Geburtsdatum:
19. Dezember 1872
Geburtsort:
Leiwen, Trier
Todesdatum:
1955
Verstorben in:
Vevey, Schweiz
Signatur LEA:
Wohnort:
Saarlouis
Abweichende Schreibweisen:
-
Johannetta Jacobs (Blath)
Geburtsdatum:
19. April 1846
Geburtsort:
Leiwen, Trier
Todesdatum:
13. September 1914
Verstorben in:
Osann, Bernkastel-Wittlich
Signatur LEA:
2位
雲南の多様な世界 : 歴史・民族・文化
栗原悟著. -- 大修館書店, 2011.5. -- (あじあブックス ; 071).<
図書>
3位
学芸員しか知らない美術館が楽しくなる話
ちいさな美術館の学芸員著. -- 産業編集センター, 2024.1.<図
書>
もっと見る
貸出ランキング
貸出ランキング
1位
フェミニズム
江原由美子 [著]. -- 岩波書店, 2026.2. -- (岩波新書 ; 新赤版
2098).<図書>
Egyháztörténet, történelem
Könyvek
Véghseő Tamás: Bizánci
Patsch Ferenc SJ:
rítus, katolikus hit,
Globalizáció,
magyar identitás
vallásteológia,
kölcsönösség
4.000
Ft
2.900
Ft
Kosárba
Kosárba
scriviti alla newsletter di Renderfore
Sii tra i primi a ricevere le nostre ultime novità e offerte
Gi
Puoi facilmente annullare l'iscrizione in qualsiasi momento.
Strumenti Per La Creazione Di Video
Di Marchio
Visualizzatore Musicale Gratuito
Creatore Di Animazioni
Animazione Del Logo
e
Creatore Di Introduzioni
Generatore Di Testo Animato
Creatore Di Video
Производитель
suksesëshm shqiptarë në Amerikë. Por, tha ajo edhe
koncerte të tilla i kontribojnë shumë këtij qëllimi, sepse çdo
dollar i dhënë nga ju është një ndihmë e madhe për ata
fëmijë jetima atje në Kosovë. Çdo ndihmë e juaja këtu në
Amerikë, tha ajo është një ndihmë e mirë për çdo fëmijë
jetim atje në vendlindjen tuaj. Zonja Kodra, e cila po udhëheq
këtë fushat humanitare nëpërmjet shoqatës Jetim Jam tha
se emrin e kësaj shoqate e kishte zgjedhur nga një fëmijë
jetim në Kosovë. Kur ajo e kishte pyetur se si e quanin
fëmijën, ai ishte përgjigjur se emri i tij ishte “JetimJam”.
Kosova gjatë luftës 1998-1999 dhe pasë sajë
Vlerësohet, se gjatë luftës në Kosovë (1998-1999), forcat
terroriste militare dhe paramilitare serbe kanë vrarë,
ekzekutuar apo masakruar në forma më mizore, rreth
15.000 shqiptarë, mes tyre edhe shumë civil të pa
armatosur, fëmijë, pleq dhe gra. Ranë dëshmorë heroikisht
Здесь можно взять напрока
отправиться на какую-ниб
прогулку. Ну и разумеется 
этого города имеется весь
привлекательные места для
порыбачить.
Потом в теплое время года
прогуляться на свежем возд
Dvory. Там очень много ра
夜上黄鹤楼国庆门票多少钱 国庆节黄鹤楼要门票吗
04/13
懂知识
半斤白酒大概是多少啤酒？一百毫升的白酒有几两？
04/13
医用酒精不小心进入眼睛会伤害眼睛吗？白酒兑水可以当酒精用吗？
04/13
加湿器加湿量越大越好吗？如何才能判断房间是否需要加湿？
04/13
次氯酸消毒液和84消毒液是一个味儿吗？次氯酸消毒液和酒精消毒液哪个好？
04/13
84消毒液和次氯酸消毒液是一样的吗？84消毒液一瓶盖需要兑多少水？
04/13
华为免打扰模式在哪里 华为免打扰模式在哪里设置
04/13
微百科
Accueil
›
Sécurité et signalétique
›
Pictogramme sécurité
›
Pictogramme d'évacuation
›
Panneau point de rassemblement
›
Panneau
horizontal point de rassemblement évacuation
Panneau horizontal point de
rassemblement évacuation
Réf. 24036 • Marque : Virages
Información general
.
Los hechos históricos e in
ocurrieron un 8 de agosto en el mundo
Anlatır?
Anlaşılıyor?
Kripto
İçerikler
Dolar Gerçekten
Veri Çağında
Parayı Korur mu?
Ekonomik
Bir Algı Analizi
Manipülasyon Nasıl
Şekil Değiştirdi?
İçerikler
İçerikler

Task to complete - List each line of the records that holds the string "point".

Result of the task -
Panneau point de rassemblement
horizontal point de rassemblement évacuation
Panneau horizontal point de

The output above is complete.